Recent developments in Large Language Models (LLMs), such as GPT-4, present a potential solution to these challenges by enabling effective interpretation, summarization, and retrieval of information from large text datasets. However, the application of LLMs in manufacturing is complicated by the need for customization to address the specific and dynamic knowledge required in this domain. The paper introduces an LLM-powered tool designed to leverage factory documents and issue analysis reports to assist operators in querying and reporting new issues. A user study was conducted to evaluate the tool’s usability and impact on factory operations, while also addressing the lack of specific benchmarks for assessing LLMs in manufacturing contexts. The study highlights the importance of adapting LLMs to the specialized terminology and evolving knowledge bases of manufacturing environments.

Discussion

The discussion section of the research paper highlights the capabilities and challenges of using Large Language Models (LLMs) in knowledge management, particularly in domain-specific applications such as manufacturing. LLMs, trained on diverse texts, exhibit strong reasoning and information interpretation skills, making them valuable for knowledge-intensive decision-making tasks. However, issues such as outdated information and inaccuracies, termed “hallucinations,” pose significant challenges. Techniques like Retrieval Augmented Generation (RAG) and few-shot prompting have been proposed to enhance the factual accuracy and relevance of LLM responses. The introduction of tools like WikiChat demonstrates the potential for LLMs to outperform existing models in factuality while maintaining conversational quality.

The benchmarking of various LLMs, including OpenAI’s GPT-4 and several open-source models, reveals that while GPT-4 excels in factuality and completeness, models like StableBeluga2 and Mixtral 8x7B show significant improvements over their predecessors.
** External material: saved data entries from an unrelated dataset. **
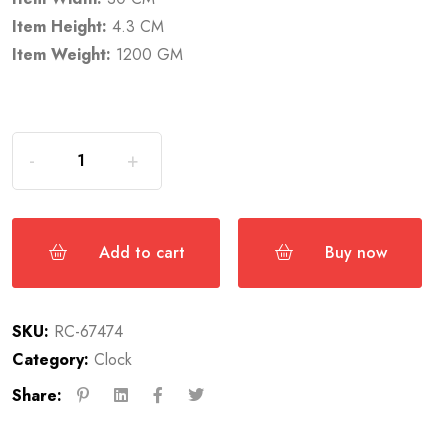
Item Height:
4.3 CM
Item Weight:
1200 GM
Add to cart
Buy now
SKU:
RC-67474
Category:
Clock
Share:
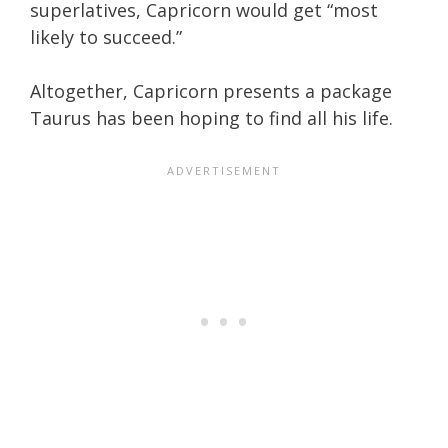
superlatives, Capricorn would get “most
likely to succeed.”
Altogether, Capricorn presents a package
Taurus has been hoping to find all his life.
User studies indicate that while factory operators appreciate the system’s speed and accessibility, concerns regarding safety and the preference for human expertise remain prevalent. The findings suggest that while LLMs can modernize operations and provide immediate information access, they should complement rather than replace human judgment, particularly in high-stakes environments. Overall, the research underscores the importance of refining LLM applications to enhance user experience and address safety concerns while leveraging their capabilities for efficient knowledge management.

Limitations

The limitations of this study highlight several critical factors that may affect the generalizability and applicability of the findings. Firstly, the uniform prompt used across all large language models (LLMs) may not have optimized performance for each model, suggesting that tailored prompts could yield better results. Additionally, while efforts were made to standardize hyperparameters, the lack of access to specific settings for Llama 2 could introduce variability. The benchmarking process, which involved only 20 questions assessed by a single coder, raises concerns about potential bias and the representativeness of the questions in capturing the complexities of real-world scenarios.
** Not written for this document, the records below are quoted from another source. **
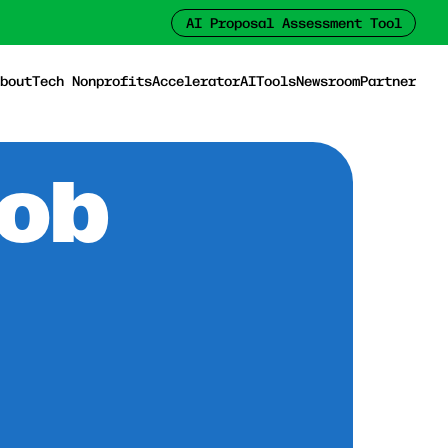
AI Proposal Assessment Tool
bout
Tech Nonprofits
Accelerator
AI
Tools
Newsroom
Partner
Job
Moreover, the absence of a real-world evaluation involving end users in a production environment limits the study’s applicability, as such settings may introduce unique challenges, such as time constraints. However, the involvement of operators and managers in generating questions based on their experiences provided some level of practical insight. Future research directions include conducting longitudinal studies that assess the tool’s impact on production performance, operator wellbeing, and cognitive abilities in real-world settings, as well as exploring more comprehensive prompt and model customization strategies.